| DESCRIPTION OF THE TASK |
Look for the string "rutinitas" in the material below. Copy every line where you find it.

| MATERIAL SUPPLIED |
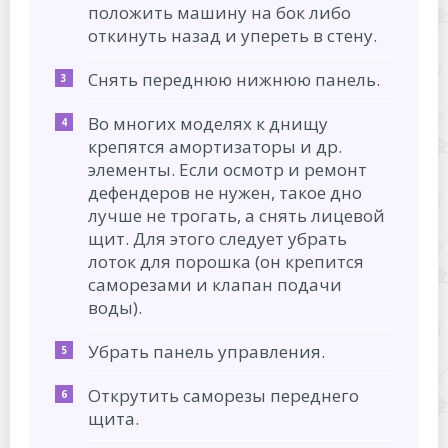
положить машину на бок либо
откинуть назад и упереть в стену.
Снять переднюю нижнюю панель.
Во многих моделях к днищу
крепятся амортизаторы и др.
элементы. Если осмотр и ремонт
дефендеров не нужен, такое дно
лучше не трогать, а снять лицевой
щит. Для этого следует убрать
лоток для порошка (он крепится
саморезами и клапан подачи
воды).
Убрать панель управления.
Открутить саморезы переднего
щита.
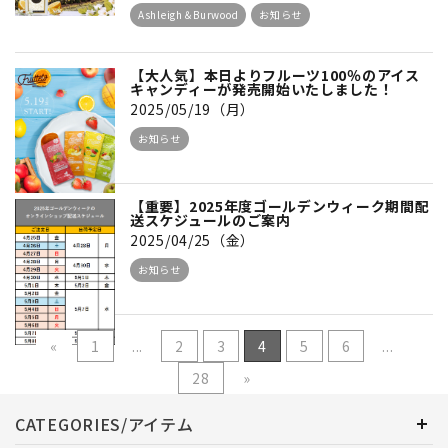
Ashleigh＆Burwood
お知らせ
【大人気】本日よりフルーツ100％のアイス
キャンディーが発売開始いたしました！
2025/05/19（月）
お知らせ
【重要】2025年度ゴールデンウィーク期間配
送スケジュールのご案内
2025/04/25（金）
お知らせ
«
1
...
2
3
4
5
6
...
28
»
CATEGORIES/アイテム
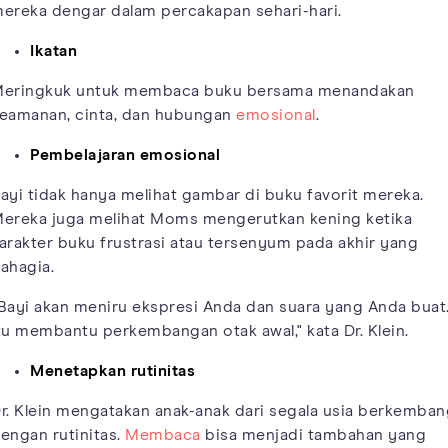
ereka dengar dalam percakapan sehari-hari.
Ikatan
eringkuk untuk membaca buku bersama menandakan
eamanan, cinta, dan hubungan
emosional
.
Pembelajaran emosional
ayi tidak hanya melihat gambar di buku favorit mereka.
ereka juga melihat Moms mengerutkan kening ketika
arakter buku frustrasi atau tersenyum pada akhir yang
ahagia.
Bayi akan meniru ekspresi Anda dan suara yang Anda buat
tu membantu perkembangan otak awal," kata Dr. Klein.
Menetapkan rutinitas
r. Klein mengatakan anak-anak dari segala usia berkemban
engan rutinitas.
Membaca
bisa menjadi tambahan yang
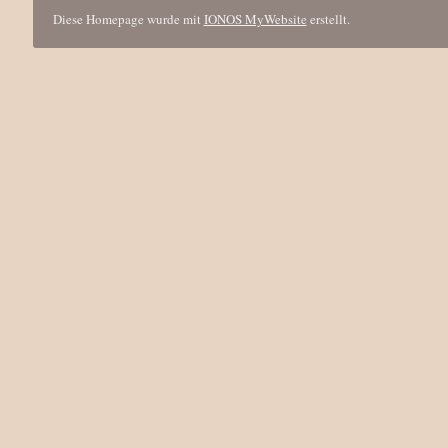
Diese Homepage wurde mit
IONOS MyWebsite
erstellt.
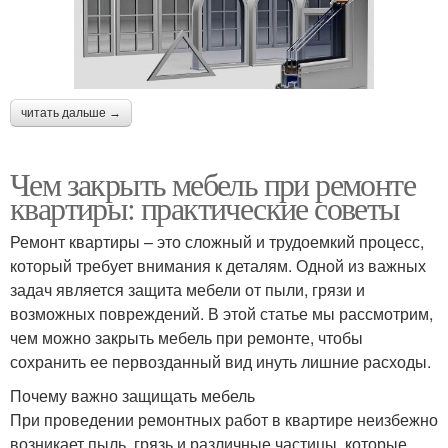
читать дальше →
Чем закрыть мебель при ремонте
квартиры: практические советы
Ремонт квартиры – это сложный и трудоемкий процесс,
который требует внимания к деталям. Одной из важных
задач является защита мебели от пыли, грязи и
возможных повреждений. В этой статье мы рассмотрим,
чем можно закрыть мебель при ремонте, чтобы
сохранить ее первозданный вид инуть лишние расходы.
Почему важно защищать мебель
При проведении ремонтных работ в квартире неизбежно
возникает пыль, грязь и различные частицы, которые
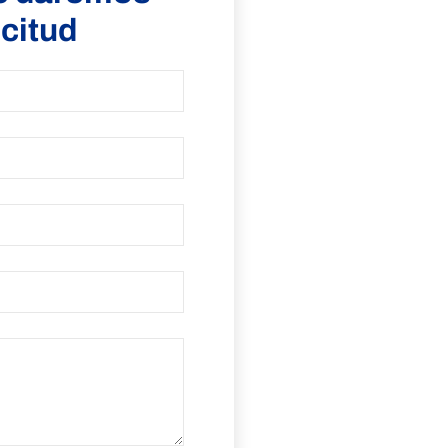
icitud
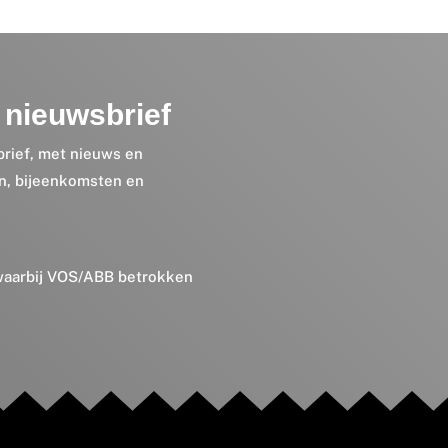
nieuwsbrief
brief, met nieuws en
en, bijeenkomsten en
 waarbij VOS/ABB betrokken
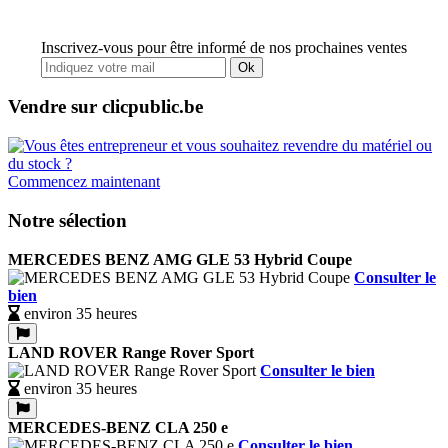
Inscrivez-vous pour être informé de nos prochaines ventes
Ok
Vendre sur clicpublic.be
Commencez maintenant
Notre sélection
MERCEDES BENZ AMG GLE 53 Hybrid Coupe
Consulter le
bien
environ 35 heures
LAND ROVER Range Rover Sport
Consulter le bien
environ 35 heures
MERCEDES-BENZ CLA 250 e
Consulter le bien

* * *

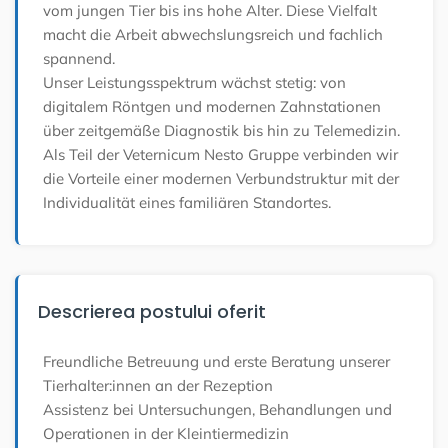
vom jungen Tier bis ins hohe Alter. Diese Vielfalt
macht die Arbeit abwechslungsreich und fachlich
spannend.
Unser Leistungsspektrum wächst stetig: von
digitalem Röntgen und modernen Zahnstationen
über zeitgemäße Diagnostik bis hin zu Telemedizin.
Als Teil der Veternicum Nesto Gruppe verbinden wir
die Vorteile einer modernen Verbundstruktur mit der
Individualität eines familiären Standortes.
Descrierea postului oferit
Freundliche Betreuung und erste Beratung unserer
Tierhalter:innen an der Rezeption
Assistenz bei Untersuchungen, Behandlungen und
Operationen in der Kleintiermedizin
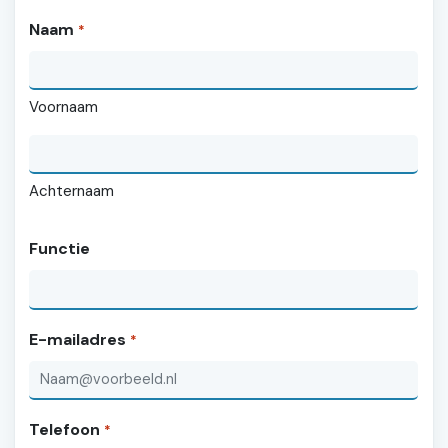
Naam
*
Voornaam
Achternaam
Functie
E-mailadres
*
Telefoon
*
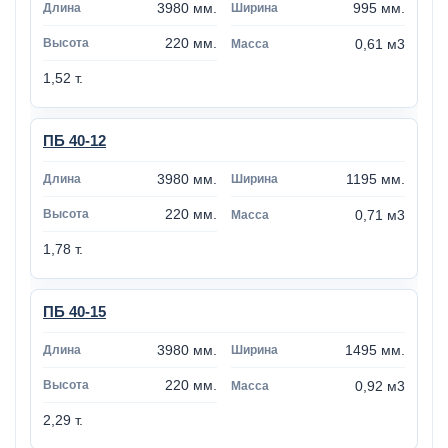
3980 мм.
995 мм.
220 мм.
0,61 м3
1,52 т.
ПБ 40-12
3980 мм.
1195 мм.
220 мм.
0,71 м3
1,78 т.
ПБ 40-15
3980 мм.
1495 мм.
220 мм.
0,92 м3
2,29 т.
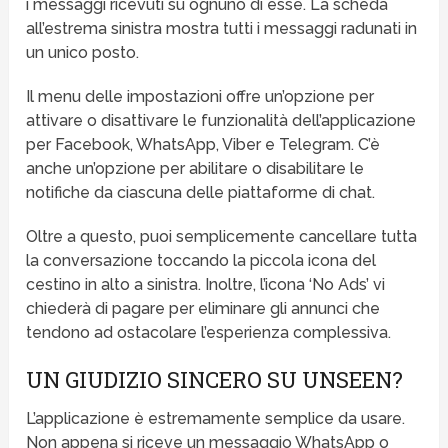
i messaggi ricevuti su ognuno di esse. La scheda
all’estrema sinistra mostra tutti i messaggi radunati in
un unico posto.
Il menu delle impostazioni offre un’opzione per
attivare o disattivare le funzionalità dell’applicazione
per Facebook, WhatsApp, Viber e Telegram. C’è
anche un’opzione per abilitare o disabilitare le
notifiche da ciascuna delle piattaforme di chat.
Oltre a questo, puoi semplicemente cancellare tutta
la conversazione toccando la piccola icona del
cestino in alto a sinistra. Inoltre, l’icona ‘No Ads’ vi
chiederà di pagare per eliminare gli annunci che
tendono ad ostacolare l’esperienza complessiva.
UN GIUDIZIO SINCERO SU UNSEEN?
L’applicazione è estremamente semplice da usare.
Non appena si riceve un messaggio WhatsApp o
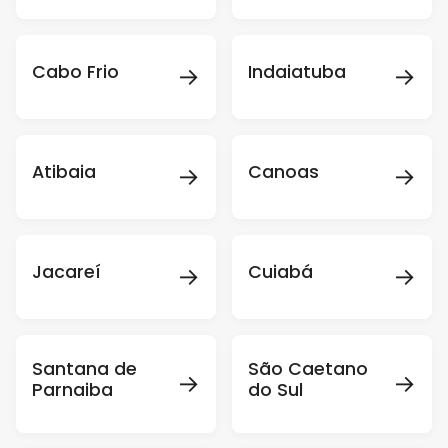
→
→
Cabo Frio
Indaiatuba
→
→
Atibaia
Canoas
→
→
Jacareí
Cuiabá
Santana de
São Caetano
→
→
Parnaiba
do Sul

==

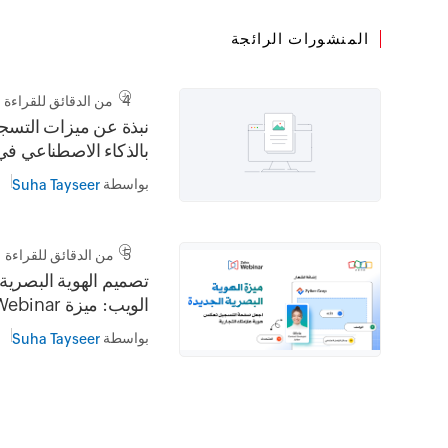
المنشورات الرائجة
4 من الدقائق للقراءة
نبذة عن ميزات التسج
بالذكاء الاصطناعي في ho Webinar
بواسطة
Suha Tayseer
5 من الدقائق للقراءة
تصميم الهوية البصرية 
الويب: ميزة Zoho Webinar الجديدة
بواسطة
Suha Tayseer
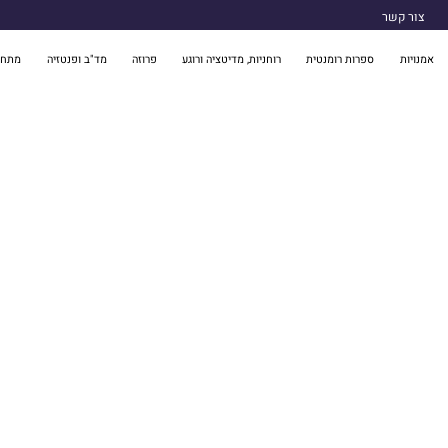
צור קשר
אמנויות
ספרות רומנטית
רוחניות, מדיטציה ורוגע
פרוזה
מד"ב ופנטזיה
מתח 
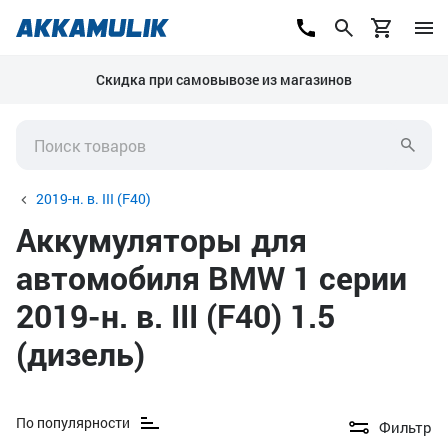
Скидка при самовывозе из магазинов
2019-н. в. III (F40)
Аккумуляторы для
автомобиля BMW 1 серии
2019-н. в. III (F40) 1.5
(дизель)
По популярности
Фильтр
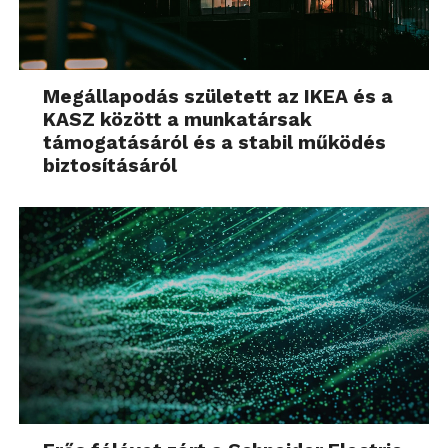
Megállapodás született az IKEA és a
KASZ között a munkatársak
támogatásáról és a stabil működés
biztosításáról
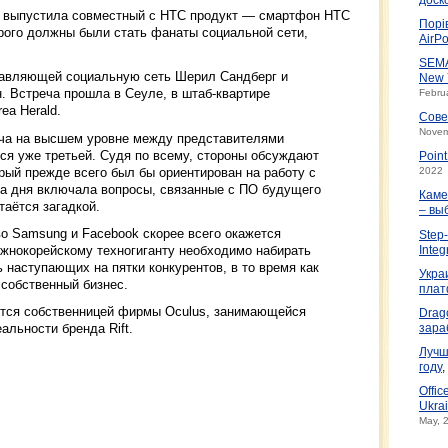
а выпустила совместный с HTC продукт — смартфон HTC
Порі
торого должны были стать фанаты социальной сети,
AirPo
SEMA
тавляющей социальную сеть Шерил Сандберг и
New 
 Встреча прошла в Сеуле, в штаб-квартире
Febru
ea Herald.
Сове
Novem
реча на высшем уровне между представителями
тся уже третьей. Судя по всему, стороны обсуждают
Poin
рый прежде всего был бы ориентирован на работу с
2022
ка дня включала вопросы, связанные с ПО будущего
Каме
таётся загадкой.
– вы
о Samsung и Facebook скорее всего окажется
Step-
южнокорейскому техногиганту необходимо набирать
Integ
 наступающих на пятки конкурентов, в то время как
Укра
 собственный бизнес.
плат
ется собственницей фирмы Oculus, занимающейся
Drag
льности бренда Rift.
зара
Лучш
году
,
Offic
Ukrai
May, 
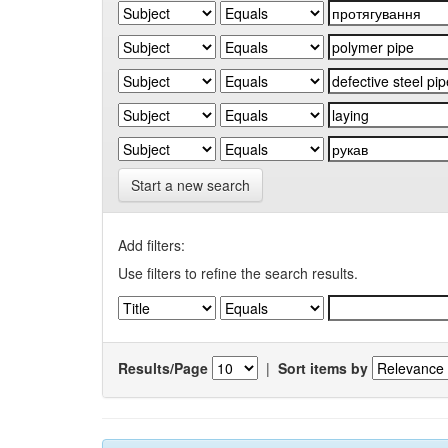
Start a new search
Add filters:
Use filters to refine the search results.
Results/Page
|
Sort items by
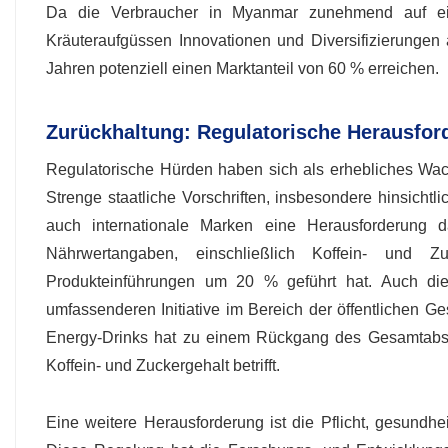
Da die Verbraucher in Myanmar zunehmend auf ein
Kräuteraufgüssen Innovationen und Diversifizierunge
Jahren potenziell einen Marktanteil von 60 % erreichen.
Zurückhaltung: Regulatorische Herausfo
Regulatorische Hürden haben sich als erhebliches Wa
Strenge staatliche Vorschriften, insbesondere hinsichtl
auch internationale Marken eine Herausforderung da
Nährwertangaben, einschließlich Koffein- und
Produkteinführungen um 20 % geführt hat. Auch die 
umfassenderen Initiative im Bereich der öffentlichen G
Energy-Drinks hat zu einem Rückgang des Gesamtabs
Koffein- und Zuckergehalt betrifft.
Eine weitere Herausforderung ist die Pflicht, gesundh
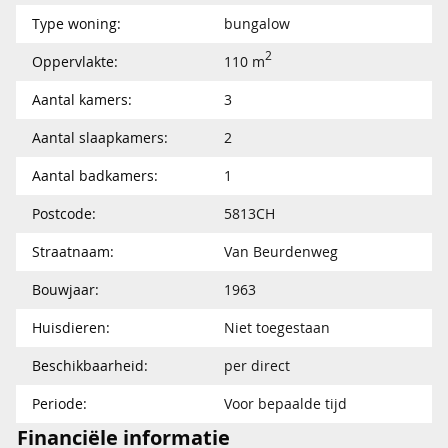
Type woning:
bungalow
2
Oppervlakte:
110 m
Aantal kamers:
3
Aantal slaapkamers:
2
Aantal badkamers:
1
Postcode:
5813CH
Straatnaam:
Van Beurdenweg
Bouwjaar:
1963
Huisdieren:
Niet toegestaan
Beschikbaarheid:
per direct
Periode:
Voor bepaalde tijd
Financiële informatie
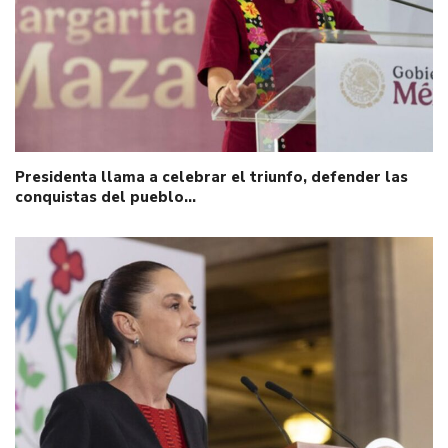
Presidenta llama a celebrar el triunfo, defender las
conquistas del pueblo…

| EXERCISE OUTPUT |
Menetapkan rutinitas
engan rutinitas.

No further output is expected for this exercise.